• EXERCISE DESCRIPTION: Write out the data below in full, please. Keep every character as given.

[Opening RAW DATA section]

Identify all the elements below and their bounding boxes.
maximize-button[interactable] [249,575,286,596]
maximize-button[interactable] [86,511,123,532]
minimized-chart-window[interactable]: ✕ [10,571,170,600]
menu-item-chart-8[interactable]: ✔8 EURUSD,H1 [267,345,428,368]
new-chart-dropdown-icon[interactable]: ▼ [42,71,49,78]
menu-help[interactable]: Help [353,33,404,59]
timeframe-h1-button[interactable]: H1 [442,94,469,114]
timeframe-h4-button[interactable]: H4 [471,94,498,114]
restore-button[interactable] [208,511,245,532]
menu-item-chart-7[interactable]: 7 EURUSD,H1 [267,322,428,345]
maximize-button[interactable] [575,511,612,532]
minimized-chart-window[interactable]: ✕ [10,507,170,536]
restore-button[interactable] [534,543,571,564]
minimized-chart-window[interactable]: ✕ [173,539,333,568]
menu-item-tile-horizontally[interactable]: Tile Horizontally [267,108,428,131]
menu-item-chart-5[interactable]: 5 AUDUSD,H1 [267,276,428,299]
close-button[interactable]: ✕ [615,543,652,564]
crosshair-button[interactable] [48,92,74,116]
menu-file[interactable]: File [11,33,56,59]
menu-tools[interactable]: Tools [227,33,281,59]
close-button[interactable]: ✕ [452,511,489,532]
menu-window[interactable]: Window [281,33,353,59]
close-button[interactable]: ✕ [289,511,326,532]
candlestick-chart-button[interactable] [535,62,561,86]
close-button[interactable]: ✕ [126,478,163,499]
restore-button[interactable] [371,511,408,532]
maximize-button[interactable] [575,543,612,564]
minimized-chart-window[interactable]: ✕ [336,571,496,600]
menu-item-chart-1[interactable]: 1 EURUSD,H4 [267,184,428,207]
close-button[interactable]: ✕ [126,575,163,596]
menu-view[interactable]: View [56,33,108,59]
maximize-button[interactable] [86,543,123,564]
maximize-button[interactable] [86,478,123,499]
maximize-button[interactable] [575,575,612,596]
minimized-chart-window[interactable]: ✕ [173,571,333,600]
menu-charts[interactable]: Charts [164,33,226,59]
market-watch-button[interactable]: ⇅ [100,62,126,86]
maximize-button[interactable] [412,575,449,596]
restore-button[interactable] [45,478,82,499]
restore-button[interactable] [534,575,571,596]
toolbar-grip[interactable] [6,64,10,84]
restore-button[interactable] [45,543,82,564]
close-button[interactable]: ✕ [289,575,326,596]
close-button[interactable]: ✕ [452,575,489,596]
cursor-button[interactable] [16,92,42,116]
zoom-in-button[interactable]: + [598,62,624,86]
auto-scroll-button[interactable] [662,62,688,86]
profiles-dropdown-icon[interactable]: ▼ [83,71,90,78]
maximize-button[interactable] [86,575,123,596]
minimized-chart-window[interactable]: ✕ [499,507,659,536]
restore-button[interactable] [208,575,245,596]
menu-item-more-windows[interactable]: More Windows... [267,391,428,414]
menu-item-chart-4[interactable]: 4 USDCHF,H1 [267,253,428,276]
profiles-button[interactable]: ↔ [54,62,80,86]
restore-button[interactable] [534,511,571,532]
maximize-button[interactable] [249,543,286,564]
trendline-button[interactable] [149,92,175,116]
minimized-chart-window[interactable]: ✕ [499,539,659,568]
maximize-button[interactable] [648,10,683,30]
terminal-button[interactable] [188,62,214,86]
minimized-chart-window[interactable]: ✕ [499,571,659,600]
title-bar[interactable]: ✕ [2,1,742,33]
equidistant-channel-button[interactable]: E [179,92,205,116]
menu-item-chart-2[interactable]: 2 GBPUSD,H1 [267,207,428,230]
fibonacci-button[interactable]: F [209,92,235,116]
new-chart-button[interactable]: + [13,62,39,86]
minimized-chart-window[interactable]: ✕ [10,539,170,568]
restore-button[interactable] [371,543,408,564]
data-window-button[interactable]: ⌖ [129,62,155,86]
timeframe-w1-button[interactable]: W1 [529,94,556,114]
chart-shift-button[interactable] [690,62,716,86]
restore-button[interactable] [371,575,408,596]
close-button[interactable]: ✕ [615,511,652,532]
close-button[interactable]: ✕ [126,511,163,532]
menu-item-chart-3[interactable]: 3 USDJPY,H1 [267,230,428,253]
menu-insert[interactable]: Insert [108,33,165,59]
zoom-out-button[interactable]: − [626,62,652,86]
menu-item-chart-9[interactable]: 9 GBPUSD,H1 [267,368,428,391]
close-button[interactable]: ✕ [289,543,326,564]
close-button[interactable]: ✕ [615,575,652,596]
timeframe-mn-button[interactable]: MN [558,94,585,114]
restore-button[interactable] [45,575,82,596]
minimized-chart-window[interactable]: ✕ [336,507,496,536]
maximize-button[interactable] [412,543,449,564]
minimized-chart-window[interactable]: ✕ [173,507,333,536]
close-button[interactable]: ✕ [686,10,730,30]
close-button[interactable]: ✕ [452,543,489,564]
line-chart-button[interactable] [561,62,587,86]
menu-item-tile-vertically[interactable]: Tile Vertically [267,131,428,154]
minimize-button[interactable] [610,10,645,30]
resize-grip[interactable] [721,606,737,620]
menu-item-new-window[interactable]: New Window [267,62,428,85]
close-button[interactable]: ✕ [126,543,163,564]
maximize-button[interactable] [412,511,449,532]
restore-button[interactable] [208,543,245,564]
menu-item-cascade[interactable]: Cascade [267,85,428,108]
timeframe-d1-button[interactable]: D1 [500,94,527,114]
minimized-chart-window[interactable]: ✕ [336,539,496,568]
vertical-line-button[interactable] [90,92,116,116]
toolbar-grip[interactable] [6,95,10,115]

[Closing RAW DATA section]

• YOUR SOLUTION:
Identify all the elements below and their bounding boxes.
maximize-button[interactable] [249,575,286,596]
maximize-button[interactable] [86,511,123,532]
minimized-chart-window[interactable]: ✕ [10,571,170,600]
menu-item-chart-8[interactable]: ✔8 EURUSD,H1 [267,345,428,368]
new-chart-dropdown-icon[interactable]: ▼ [42,71,49,78]
menu-help[interactable]: Help [353,33,404,59]
timeframe-h1-button[interactable]: H1 [442,94,469,114]
timeframe-h4-button[interactable]: H4 [471,94,498,114]
restore-button[interactable] [208,511,245,532]
menu-item-chart-7[interactable]: 7 EURUSD,H1 [267,322,428,345]
maximize-button[interactable] [575,511,612,532]
minimized-chart-window[interactable]: ✕ [10,507,170,536]
restore-button[interactable] [534,543,571,564]
minimized-chart-window[interactable]: ✕ [173,539,333,568]
menu-item-tile-horizontally[interactable]: Tile Horizontally [267,108,428,131]
menu-item-chart-5[interactable]: 5 AUDUSD,H1 [267,276,428,299]
close-button[interactable]: ✕ [615,543,652,564]
crosshair-button[interactable] [48,92,74,116]
menu-file[interactable]: File [11,33,56,59]
menu-tools[interactable]: Tools [227,33,281,59]
close-button[interactable]: ✕ [452,511,489,532]
menu-window[interactable]: Window [281,33,353,59]
close-button[interactable]: ✕ [289,511,326,532]
candlestick-chart-button[interactable] [535,62,561,86]
close-button[interactable]: ✕ [126,478,163,499]
restore-button[interactable] [371,511,408,532]
maximize-button[interactable] [575,543,612,564]
minimized-chart-window[interactable]: ✕ [336,571,496,600]
menu-item-chart-1[interactable]: 1 EURUSD,H4 [267,184,428,207]
close-button[interactable]: ✕ [126,575,163,596]
menu-view[interactable]: View [56,33,108,59]
maximize-button[interactable] [86,543,123,564]
maximize-button[interactable] [86,478,123,499]
maximize-button[interactable] [575,575,612,596]
minimized-chart-window[interactable]: ✕ [173,571,333,600]
menu-charts[interactable]: Charts [164,33,226,59]
market-watch-button[interactable]: ⇅ [100,62,126,86]
maximize-button[interactable] [412,575,449,596]
restore-button[interactable] [45,478,82,499]
restore-button[interactable] [534,575,571,596]
toolbar-grip[interactable] [6,64,10,84]
restore-button[interactable] [45,543,82,564]
close-button[interactable]: ✕ [289,575,326,596]
close-button[interactable]: ✕ [452,575,489,596]
cursor-button[interactable] [16,92,42,116]
zoom-in-button[interactable]: + [598,62,624,86]
auto-scroll-button[interactable] [662,62,688,86]
profiles-dropdown-icon[interactable]: ▼ [83,71,90,78]
maximize-button[interactable] [86,575,123,596]
minimized-chart-window[interactable]: ✕ [499,507,659,536]
restore-button[interactable] [208,575,245,596]
menu-item-more-windows[interactable]: More Windows... [267,391,428,414]
menu-item-chart-4[interactable]: 4 USDCHF,H1 [267,253,428,276]
profiles-button[interactable]: ↔ [54,62,80,86]
restore-button[interactable] [534,511,571,532]
maximize-button[interactable] [249,543,286,564]
trendline-button[interactable] [149,92,175,116]
minimized-chart-window[interactable]: ✕ [499,539,659,568]
maximize-button[interactable] [648,10,683,30]
terminal-button[interactable] [188,62,214,86]
minimized-chart-window[interactable]: ✕ [499,571,659,600]
title-bar[interactable]: ✕ [2,1,742,33]
equidistant-channel-button[interactable]: E [179,92,205,116]
menu-item-chart-2[interactable]: 2 GBPUSD,H1 [267,207,428,230]
fibonacci-button[interactable]: F [209,92,235,116]
new-chart-button[interactable]: + [13,62,39,86]
minimized-chart-window[interactable]: ✕ [10,539,170,568]
restore-button[interactable] [371,543,408,564]
data-window-button[interactable]: ⌖ [129,62,155,86]
timeframe-w1-button[interactable]: W1 [529,94,556,114]
chart-shift-button[interactable] [690,62,716,86]
restore-button[interactable] [371,575,408,596]
close-button[interactable]: ✕ [615,511,652,532]
close-button[interactable]: ✕ [126,511,163,532]
menu-item-chart-3[interactable]: 3 USDJPY,H1 [267,230,428,253]
menu-insert[interactable]: Insert [108,33,165,59]
zoom-out-button[interactable]: − [626,62,652,86]
menu-item-chart-9[interactable]: 9 GBPUSD,H1 [267,368,428,391]
close-button[interactable]: ✕ [289,543,326,564]
close-button[interactable]: ✕ [615,575,652,596]
timeframe-mn-button[interactable]: MN [558,94,585,114]
restore-button[interactable] [45,575,82,596]
minimized-chart-window[interactable]: ✕ [336,507,496,536]
maximize-button[interactable] [412,543,449,564]
minimized-chart-window[interactable]: ✕ [173,507,333,536]
close-button[interactable]: ✕ [686,10,730,30]
close-button[interactable]: ✕ [452,543,489,564]
line-chart-button[interactable] [561,62,587,86]
menu-item-tile-vertically[interactable]: Tile Vertically [267,131,428,154]
minimize-button[interactable] [610,10,645,30]
resize-grip[interactable] [721,606,737,620]
menu-item-new-window[interactable]: New Window [267,62,428,85]
close-button[interactable]: ✕ [126,543,163,564]
maximize-button[interactable] [412,511,449,532]
restore-button[interactable] [208,543,245,564]
menu-item-cascade[interactable]: Cascade [267,85,428,108]
timeframe-d1-button[interactable]: D1 [500,94,527,114]
minimized-chart-window[interactable]: ✕ [336,539,496,568]
vertical-line-button[interactable] [90,92,116,116]
toolbar-grip[interactable] [6,95,10,115]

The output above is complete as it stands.